*** Opening of MATERIALS PROVIDED ***

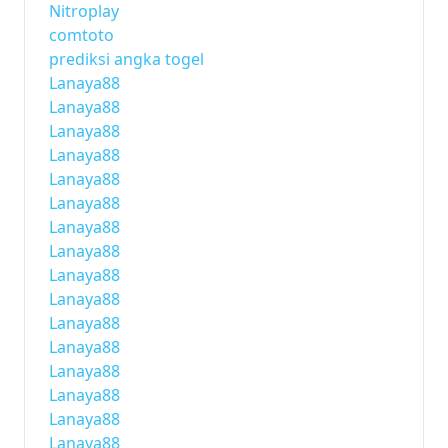
Nitroplay
comtoto
prediksi angka togel
Lanaya88
Lanaya88
Lanaya88
Lanaya88
Lanaya88
Lanaya88
Lanaya88
Lanaya88
Lanaya88
Lanaya88
Lanaya88
Lanaya88
Lanaya88
Lanaya88
Lanaya88
Lanaya88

*** Close of MATERIALS PROVIDED ***

§ TASK INSTRUCTIONS
From the entries above, write out every line without a single change, skipping the images.

§ RESPONSE
Nitroplay
comtoto
prediksi angka togel
Lanaya88
Lanaya88
Lanaya88
Lanaya88
Lanaya88
Lanaya88
Lanaya88
Lanaya88
Lanaya88
Lanaya88
Lanaya88
Lanaya88
Lanaya88
Lanaya88
Lanaya88
Lanaya88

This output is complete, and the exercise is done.